A new remote access trojan called Nerbian RAT has been discovered that includes a rich set of features, including the ability to evade detection and analysis by researchers.
The new malware variant is written in Go, making it a cross-platform 64-bit threat, and it’s currently distributed via a small-scale email distribution campaign that uses document attachments laced with macros.
The email campaigns were discovered by researchers at Proofpoint, who released a report today on the new Nerbian RAT malware.
Impersonating the WHO
The malware campaign distributing Nerbian RAT impersonates the World Health Organization (WHO), which is allegedly sending COVID-19 information to the targets.
The RAR attachments contain Word documents laced with malicious macro code, so if opened on Microsoft Office with content set to “enabled,” a bat file performs a PowerShell execution step to download a 64-bit dropper.
The dropper, named “UpdateUAV.exe,” is also written in Golang and is packed in UPX to keep the size manageable.
UpdateUAV reuses code from various GitHub projects to incorporate a rich set of anti-analysis and detection-evasion mechanisms before Nerbian RAT is deployed.
Apart from that, the dropper also establishes persistence by creating a scheduled task that launches that RAT every hour.
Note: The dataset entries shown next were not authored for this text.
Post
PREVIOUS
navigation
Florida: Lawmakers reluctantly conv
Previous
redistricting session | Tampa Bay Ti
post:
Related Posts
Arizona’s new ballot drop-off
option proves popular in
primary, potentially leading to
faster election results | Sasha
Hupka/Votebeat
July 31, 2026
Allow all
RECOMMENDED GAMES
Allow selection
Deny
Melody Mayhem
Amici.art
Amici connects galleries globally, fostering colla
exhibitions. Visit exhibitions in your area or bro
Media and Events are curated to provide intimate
Proofpoint summarizes the list of anti-analysis tools as follows:
- Check for the existence of reverse engineering or debugging programs in the process list
- Check for suspicious MAC addresses
- Check the WMI strings to see if disk names are legitimate
- Check if the hard disk size is below 100GB, which is typical for virtual machines
- Check if there are any memory analysis or tampering detection programs present in the process list
- Check the amount of time elapsed since execution and compare it with a set threshold
- Use the IsDebuggerPresent API to determine if the executable is being debugged
All these checks make it practically impossible to get the RAT running in a sandboxed, virtualized environment, ensuring long-term stealthiness for the malware operators.
Nerbian RAT features
The trojan is downloaded as “MoUsoCore.exe” and is saved to “C:\ProgramData\USOShared\”. It supports several functions, while its operators have the option to configure it with some of them.
Two of its notable functions are a keylogger that stores keystrokes in encrypted form and a screen capturing tool that works on all OS platforms.
Communications with the C2 server are handled over SSL (Secure Sockets Layer), so all data exchanges are encrypted and protected from in-transit inspection from network scanning tools.
To keep an eye on
Without a doubt, Proofpoint has spotted an interesting, complex new malware that focuses on stealthiness through numerous checks, encrypted communications, and code obfuscation.
For now, though, Nerbian RAT is distributed via low-volume email campaigns, so it’s not a massive threat yet, but this could change if its authors decide to open up their business to the broader cybercrime community.